Monthly Archives: December 2025

AI Is still making code worse: A new CMU study confirms

In early 2025 I wrote about GitClear’s analysis of the impact of GenAI on code quality, based on 2024 data, which showed a significant degradation in code quality and maintainability. I recently came across a new study from Carnegie Mellon, “Does AI-Assisted Coding Deliver? A Difference-in-Differences Study of Cursor’s Impact on Software Projects” that looks at a more recent period, tracking code quality in projects using GenAI tools up to mid-2025. So has code quality improved as the models and tools have matured?

The answer appears to be no. The study finds that AI briefly accelerates code generation, but the underlying code quality trends continue to move in the wrong direction.

How the study was run

Researchers at Carnegie Mellon University analysed 807 open source GitHub repositories that adopted Cursor between January 2024 and March 2025, and tracked how those projects changed through to August 2025. Adoption was identified by looking for Cursor configuration files committed to the repo.

For comparison, the researchers built a control group of 1,380 similar GitHub repositories that didn’t adopt Cursor (see caveats below).

For code quality, they used SonarQube, a widely used and well respected code analysis tool that scans code for quality and security issues. The researchers ran SonarQube monthly to track how each codebase evolved, focusing on static analysis warnings, code duplication and code complexity.

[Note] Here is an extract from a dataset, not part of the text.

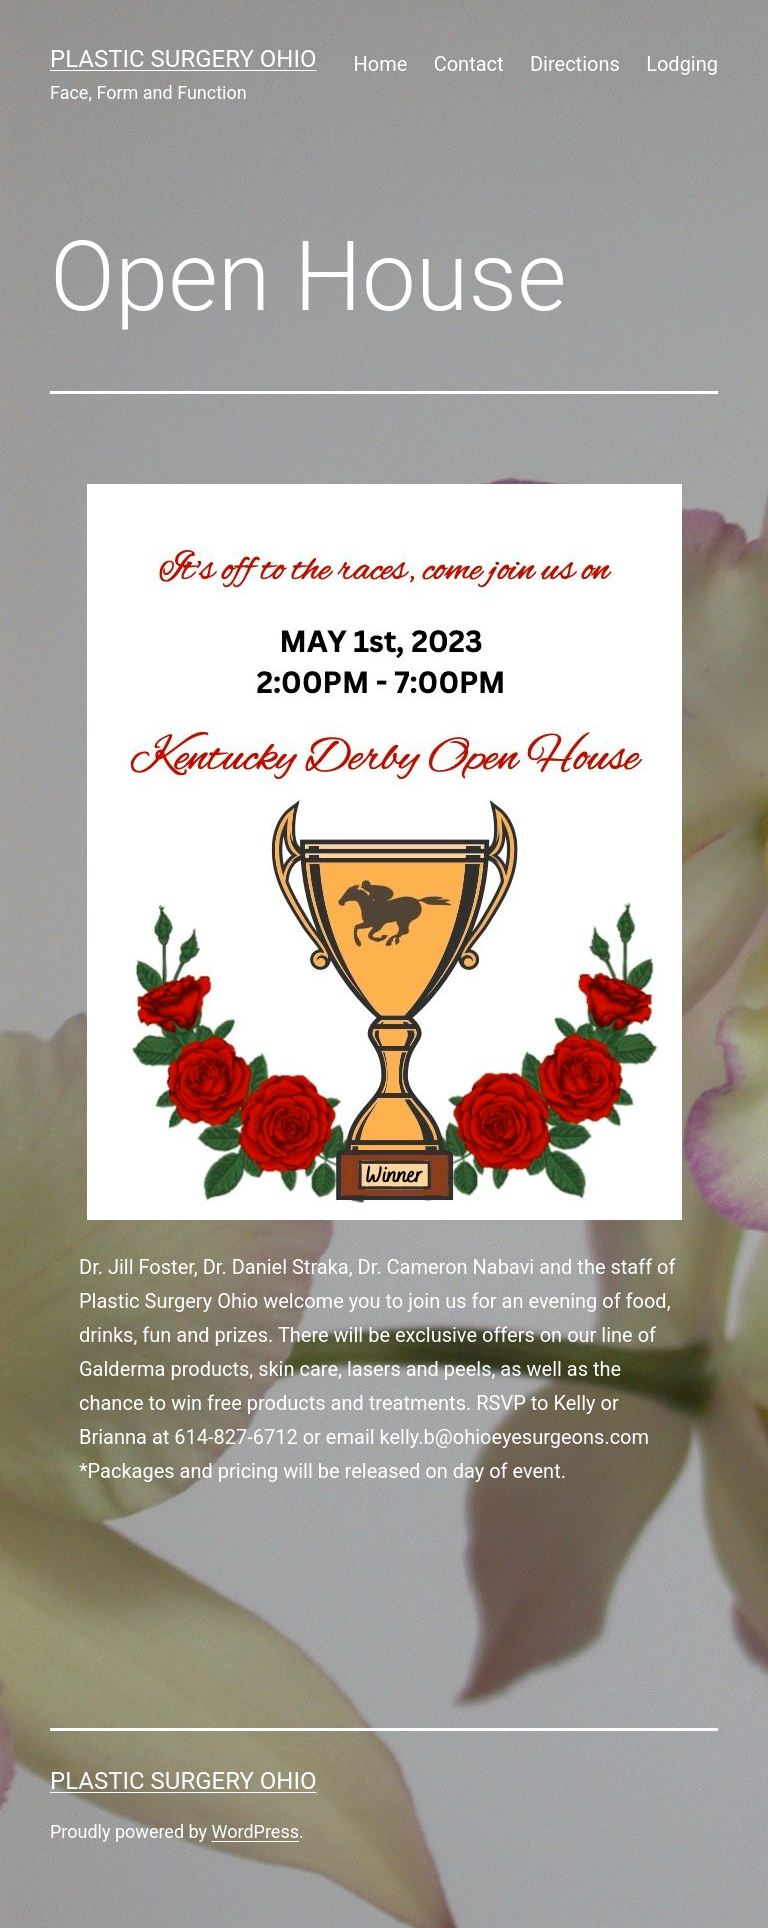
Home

Finally, they attempted to filter out toy or throwaway repositories by only including projects with at least 10 GitHub stars.

Key findings

Compared to the control group:

  • A short lived increase in code generated: Activity spikes in the first one or two months after adoption. Commits rise and lines added jump sharply, with the biggest increase in the first month
  • The increase does not persist: By month three, activity returns to baseline. There is no sustained increase in code generated.
  • Static analysis warnings increase and remain elevated: Warnings rise by around 30 percent post-adoption and stay high for the rest of the observation window.
  • Code complexity increases significantly: Code complexity rose by more than 40 percent, more than could reasonably be accounted for by just the growth in codebase size.

Caveats/Limitations

The study only looked at open source projects, which aren’t really comparable to production code bases. Also, adoption is inferred from committed Cursor configuration files which I would say is a reasonably reliable signal of usage within those projects, however the control group is not necessarily AI usage free, code in those repositories may still have been created using Copilot, Claude Code or other tools.

My Takeaways

A notable period for AI assisted development

What’s notable is the period this study tracks. In December 2024 Cursor released a major upgrade to their IDE and introduced its agent mode. It was the first time I heard experienced developers I respect describe AI coding assistants as genuinely useful. Cursor adoption climbed quickly and most developers I knew were using Claude Sonnet for day to day coding. Then in February 2025 Anthropic released Claude 3.7 Sonnet, followed in May by Sonnet 4.0 and their first reasoning model, Opus 4.1.

If improvements in models or tooling were going to reverse the code quality issues seen previously, you’d expect it to show up during this period. This study shows no reversal. The pattern is broadly the same as GitClear observed for 2024.

It’s not just “user error”

A common argument is that poor AI-generated code is the user’s fault, not the tool’s. If developers wrote clearer prompts, gave better instructions or reviewed more carefully, quality wouldn’t suffer. This study disagrees. Even across hundreds of real projects, and even after accounting for how much code was added, complexity increased faster in the AI-assisted repos than in the control group. The tools are contributing to the problem, not merely reflecting user behaviour.

Context collapse playing out in real time

Organisations training LLMs probably use similar signals to this study to decide which open source repositories to train on: popularity, activity and signs of being “engineered” rather than experimental. This study shows more than 800 popular GitHub projects with code quality degrading after adopting AI tools. It’s hard not to see a form of context collapse playing out in real time. If the public code that future models learn from is becoming more complex and less maintainable, there’s a real risk that newer models will reinforce and amplify those trends, producing even worse code over time.

Things are continuing to evolve quickly, but…

Of course, things have continued to move quickly since the period this study covers. Claude Code is currently the poster child for GenAI assisted development. Developers are learning how to instruct these tools more effectively through patterns like Claude.md and Agents.md, and support for these conventions is improving within the IDEs.

In my recent experience at least, these improvements mean you can generate good quality code, with the right guardrails in place. However without them (or when it ignores them, which is another matter) the output still trends towards the same issues: long functions, heavy nesting of conditional logic, unnecessary comments, repeated logic – code that is far more complex than it needs to be.

No doubt the tools will continue to improve, and much of the meaningful progress is happening in the IDE layer rather than in the models themselves. However this study suggests the underlying code quality issues aren’t shifting. The structural problems remain, and they aren’t helped by the fact that the code these models are trained on is likely getting worse. The work of keeping code simple, maintainable and healthy still sits with the human, at least for the foreseeable future.